- [WHAT TO WORK ON] Look through the data below. Pick out the lines holding the string "name".

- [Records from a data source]
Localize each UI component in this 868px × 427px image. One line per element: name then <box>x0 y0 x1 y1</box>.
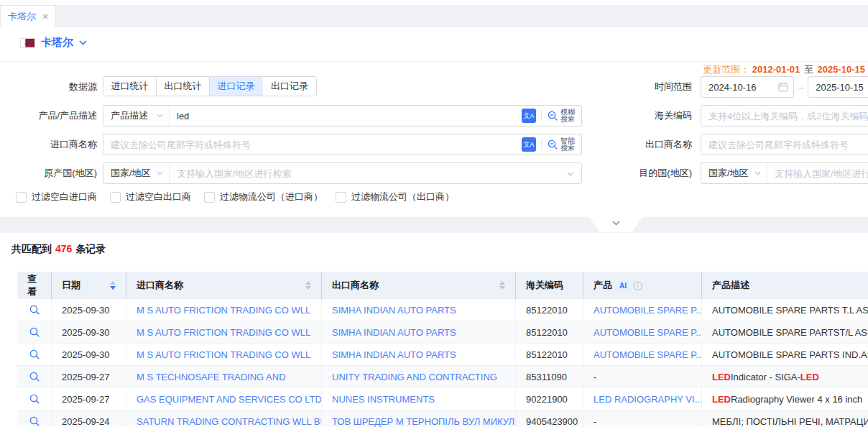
column-label: 产品 <box>594 279 612 292</box>
importer-label: 进口商名称 <box>7 134 97 155</box>
importer-link[interactable]: M S AUTO FRICTION TRADING CO WLL <box>137 305 310 316</box>
collapse-filters-button[interactable] <box>589 217 642 232</box>
sort-button[interactable] <box>499 281 505 290</box>
update-range: 更新范围： 2012-01-01 至 2025-10-15 <box>703 63 865 76</box>
checkbox-icon[interactable] <box>110 192 121 203</box>
view-record-button[interactable] <box>29 371 40 382</box>
column-header-2[interactable]: 日期 <box>52 272 126 299</box>
sort-asc-icon <box>499 281 505 285</box>
product-cell: AUTOMOBILE SPARE P... <box>583 321 702 343</box>
description-cell: AUTOMOBILE SPARE PARTS T.L ASSY ... <box>702 299 868 321</box>
info-icon[interactable] <box>633 281 642 290</box>
hs-code-input[interactable] <box>701 105 868 127</box>
product-search-input[interactable] <box>170 106 522 125</box>
zoom-out-search-icon <box>547 110 558 121</box>
product-link[interactable]: AUTOMOBILE SPARE P... <box>594 327 702 338</box>
datasource-segment: 进口统计出口统计进口记录出口记录 <box>103 76 317 96</box>
exporter-link[interactable]: SIMHA INDIAN AUTO PARTS <box>332 305 456 316</box>
column-header-4[interactable]: 出口商名称 <box>322 272 516 299</box>
view-record-button[interactable] <box>29 349 40 360</box>
datasource-option-3[interactable]: 进口记录 <box>210 77 263 96</box>
exporter-link[interactable]: ТОВ ШРЕДЕР М ТЕРНОПІЛЬ ВУЛ МИКУЛИ... <box>332 416 516 427</box>
filter-checkbox-4[interactable]: 过滤物流公司（出口商） <box>336 190 454 203</box>
calendar-icon[interactable] <box>778 82 788 92</box>
importer-link[interactable]: M S TECHNOSAFE TRADING AND <box>137 372 286 382</box>
table-row: 2025-09-24SATURN TRADING CONTRACTING WLL… <box>17 410 868 427</box>
datasource-option-1[interactable]: 进口统计 <box>103 77 157 96</box>
column-header-6: 产品AI <box>583 272 702 299</box>
importer-link[interactable]: M S AUTO FRICTION TRADING CO WLL <box>137 349 310 360</box>
translate-icon[interactable]: 文A <box>522 137 536 152</box>
importer-link[interactable]: GAS EQUIPMENT AND SERVICES CO LTD <box>137 394 322 405</box>
view-record-button[interactable] <box>29 415 40 427</box>
product-link[interactable]: AUTOMOBILE SPARE P... <box>594 305 702 316</box>
destination-country-label: 目的国(地区) <box>617 162 692 184</box>
product-cell: AUTOMOBILE SPARE P... <box>583 344 702 365</box>
tab-qatar[interactable]: 卡塔尔 × <box>0 5 56 27</box>
description-text: AUTOMOBILE SPARE PARTS T.L ASSY ... <box>712 305 868 316</box>
origin-country-select[interactable]: 国家/地区 <box>103 163 170 183</box>
chevron-down-icon[interactable] <box>567 172 574 177</box>
filter-checkbox-row: 过滤空白进口商过滤空白出口商过滤物流公司（进口商）过滤物流公司（出口商） <box>16 190 454 203</box>
checkbox-icon[interactable] <box>336 192 346 203</box>
hs-code-cell: 85122010 <box>516 321 583 343</box>
date-cell: 2025-09-27 <box>52 366 126 387</box>
importer-link[interactable]: SATURN TRADING CONTRACTING WLL BUI... <box>137 416 322 427</box>
keyword-highlight: LED <box>712 394 731 405</box>
chevron-down-icon <box>612 221 620 226</box>
hs-code-cell: 9405423900 <box>516 410 583 427</box>
importer-link[interactable]: M S AUTO FRICTION TRADING CO WLL <box>137 327 310 338</box>
destination-country-input[interactable] <box>767 164 868 183</box>
page-title: 卡塔尔 <box>41 36 73 50</box>
sort-button[interactable] <box>110 281 116 290</box>
country-header: 卡塔尔 <box>20 36 87 50</box>
table-row: 2025-09-30M S AUTO FRICTION TRADING CO W… <box>17 299 868 321</box>
translate-icon[interactable]: 文A <box>522 109 536 123</box>
end-date-input[interactable] <box>808 76 868 98</box>
origin-country-filter: 国家/地区 <box>103 162 582 184</box>
exporter-link[interactable]: UNITY TRADING AND CONTRACTING <box>332 372 497 382</box>
destination-country-select[interactable]: 国家/地区 <box>701 163 767 183</box>
product-link[interactable]: LED RADIOGRAPHY VI... <box>594 394 702 405</box>
filter-checkbox-1[interactable]: 过滤空白进口商 <box>16 190 97 203</box>
exporter-link[interactable]: SIMHA INDIAN AUTO PARTS <box>332 349 456 360</box>
exporter-link[interactable]: NUNES INSTRUMENTS <box>332 394 435 405</box>
chevron-down-icon[interactable] <box>79 40 87 45</box>
view-record-button[interactable] <box>29 393 40 405</box>
exporter-search-input[interactable] <box>701 134 868 155</box>
datasource-option-4[interactable]: 出口记录 <box>263 77 316 96</box>
column-header-3[interactable]: 进口商名称 <box>126 272 322 299</box>
view-record-button[interactable] <box>29 326 40 338</box>
filter-checkbox-3[interactable]: 过滤物流公司（进口商） <box>204 190 323 203</box>
sort-asc-icon <box>110 281 116 285</box>
filter-checkbox-2[interactable]: 过滤空白出口商 <box>110 190 191 203</box>
column-label: 查看 <box>27 272 41 298</box>
product-link[interactable]: AUTOMOBILE SPARE P... <box>594 349 702 360</box>
product-type-select[interactable]: 产品描述 <box>103 106 170 126</box>
importer-search-input[interactable] <box>103 135 522 154</box>
importer-cell: SATURN TRADING CONTRACTING WLL BUI... <box>126 410 322 427</box>
description-cell: LED Indicator - SIGA-LED <box>702 366 868 387</box>
description-cell: LED Radiography Viewer 4 x 16 inch <box>702 388 868 410</box>
match-suffix: 条记录 <box>75 243 106 254</box>
view-record-button[interactable] <box>29 304 40 316</box>
checkbox-icon[interactable] <box>16 192 27 203</box>
column-label: 海关编码 <box>526 279 563 292</box>
origin-country-input[interactable] <box>170 164 567 183</box>
exporter-label: 出口商名称 <box>617 134 692 155</box>
importer-cell: M S AUTO FRICTION TRADING CO WLL <box>126 321 322 343</box>
close-icon[interactable]: × <box>42 12 48 22</box>
exporter-link[interactable]: SIMHA INDIAN AUTO PARTS <box>332 327 456 338</box>
checkbox-icon[interactable] <box>204 192 215 203</box>
sort-desc-icon <box>499 286 505 290</box>
column-label: 日期 <box>62 279 80 292</box>
importer-filter: 文A 智能搜索 <box>103 134 582 155</box>
fuzzy-search-button[interactable]: 模糊搜索 <box>547 109 575 123</box>
view-cell <box>17 299 52 321</box>
datasource-option-2[interactable]: 出口统计 <box>157 77 210 96</box>
date-cell: 2025-09-30 <box>52 344 126 365</box>
product-type-value: 产品描述 <box>111 109 148 122</box>
smart-search-button[interactable]: 智能搜索 <box>547 137 575 152</box>
update-range-label: 更新范围： <box>703 64 749 75</box>
sort-button[interactable] <box>305 281 311 290</box>
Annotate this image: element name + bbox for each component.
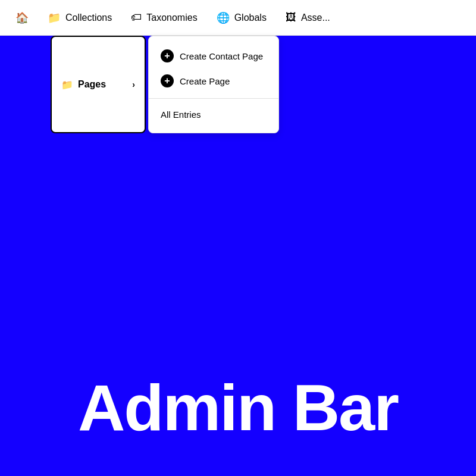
nav-item-collections[interactable]: 📁 Collections: [38, 7, 121, 29]
globals-icon: 🌐: [217, 11, 230, 24]
chevron-right-icon: ›: [132, 80, 135, 89]
create-contact-page-label: Create Contact Page: [180, 51, 263, 61]
nav-item-taxonomies[interactable]: 🏷 Taxonomies: [121, 7, 206, 29]
home-icon: 🏠: [15, 11, 29, 24]
nav-item-assets[interactable]: 🖼 Asse...: [276, 7, 340, 29]
dropdown-container: 📁 Pages › + Create Contact Page + Create…: [51, 36, 279, 133]
plus-icon-page: +: [161, 74, 174, 87]
nav-item-globals[interactable]: 🌐 Globals: [207, 7, 276, 29]
assets-icon: 🖼: [286, 11, 296, 24]
nav-home[interactable]: 🏠: [6, 7, 38, 29]
globals-label: Globals: [234, 12, 267, 23]
collections-label: Collections: [65, 12, 112, 23]
pages-dropdown-trigger[interactable]: 📁 Pages ›: [51, 36, 146, 133]
pages-trigger-icon: 📁: [61, 79, 73, 90]
create-contact-page-item[interactable]: + Create Contact Page: [149, 43, 278, 68]
pages-dropdown-menu: + Create Contact Page + Create Page All …: [148, 36, 279, 133]
pages-trigger-label: Pages: [78, 79, 106, 90]
taxonomies-icon: 🏷: [131, 11, 142, 24]
admin-bar-background-label: Admin Bar: [0, 375, 476, 440]
plus-icon-contact: +: [161, 49, 174, 62]
collections-icon: 📁: [48, 11, 61, 24]
create-page-item[interactable]: + Create Page: [149, 68, 278, 93]
assets-label: Asse...: [301, 12, 330, 23]
dropdown-trigger-left: 📁 Pages: [61, 79, 106, 90]
taxonomies-label: Taxonomies: [146, 12, 197, 23]
all-entries-item[interactable]: All Entries: [149, 104, 278, 126]
admin-nav-bar: 🏠 📁 Collections 🏷 Taxonomies 🌐 Globals 🖼…: [0, 0, 476, 36]
create-page-label: Create Page: [180, 76, 230, 86]
all-entries-label: All Entries: [161, 109, 201, 120]
menu-divider: [149, 98, 278, 99]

- [OUTPUT BELOW]
Localize each UI component in this 868px × 427px image. One line per element: name then <box>x0 y0 x1 y1</box>.
Annotate this image: element name + bbox for each component.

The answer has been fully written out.